Vince met his current business partner B.J. Wall in 2018 and that was the catalyst for operating his own restaurant.
"Naim has been an incubator for everything that I have learned over the years. I’m grateful to have achieved this life goal so early on in my career,” he says. "I was once told that for the most part, outside of molecular gastronomy, everything we cook and taste nowadays has been done before.
"I think about this every time I cook, or come up with a menu. I find myself reinventing and reconceptualising old-time classics, putting a fun twist on them.”
These days, Vince is learning more about business management and has found it complementary to the creativity of being a Chef – one part of the business cannot exist without the other.
"I am embracing the constant struggle as another way to grow in my career. I now look forward to continuing to run a successful business, one insanely tasty dish at a time.”
Speaking of dishes, Vince’s style is traditional with a deliberate twist, or two! He likes to take ideas and incorporate techniques to challenge pre-conceived notions of certain ingredients, or flavours; for example, creating zhug-infused green oil to bring flavour and visual effects to a dish.
"I emphasise fun because I think a lot of people overthink food.

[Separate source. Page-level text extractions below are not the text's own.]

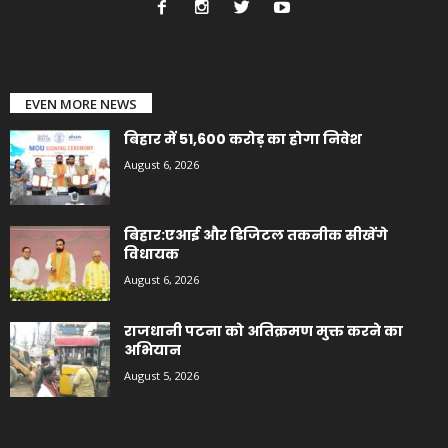
EVEN MORE NEWS
बिहार में 51,600 करोड़ का होगा निवेश
August 6, 2026
बिहार:एआई और डिजिटल तकनीक सीखेंगे
विधायक
August 6, 2026
राजधानी पटना को अतिक्रमण मुक्त करने का
अभियान
August 5, 2026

My goal is to create a team, which is emotionally invested in each dish, so that it’s a true team effort.”
Pomegranate and harissa glazed braised short ribs.
His feature ingredient right now is pomegranate, because very few ingredients work well as sweet and/or savoury. At Naim, for brunch they garnish the avo toast with a pomegranate and sumac gel; then for dinner, there’s a pomegranate harissa jus to glaze the braised short ribs.

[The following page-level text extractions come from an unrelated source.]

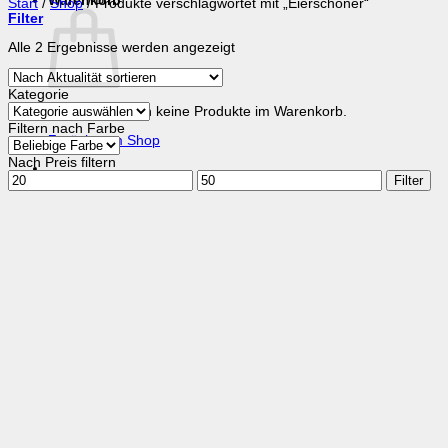
Warenkorb
Start
/
Shop
/
Produkte verschlagwortet mit „Eierschoner“
Filter
Nach
Alle 2 Ergebnisse werden angezeigt
Aktualität
sortiert
Kategorie
Es befinden sich keine Produkte im Warenkorb.
Filtern nach Farbe
Zurück zum Shop
Nach Preis filtern
Min.
Max.
Filter
Preis
Preis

It is his carrot falafel recipe that Vince shares with AGFG readers – served while still warm and crispy, perhaps with an easy sauce, such as hummus or labneh. At Naim, they love to use these tasty falafels as the main ingredient in a wrap, or salad; in a simple hummus bowl, or wrapped with salad in a toasted flatbread.
"I love hospitality because it’s an intimate job,” Vince explains. "In one day, you can experience the highest highs and lowest lows. You could be praised by every customer who walks through your door and still have your personal life hanging by a thread.
"I say intimate because it tests our strengths and vulnerabilities. There’s no hiding – if you’re a bad Chef, you can’t hide. The proof is in the pudding – sit around a table with anyone and you’re bound to share stories.”
For Vince, it’s not just work, it’s life and there’s nothing else quite like it!
FYI: Vince confesses to being Friends fanatic…he has watched every episode of the television show at least 3 times and it is always on in the background any given time of the day at home.
"I don’t watch it, I don’t necessarily pay attention to it, but I love the nostalgia attached to this show. I would say I’m a Monica-Joey hybrid!”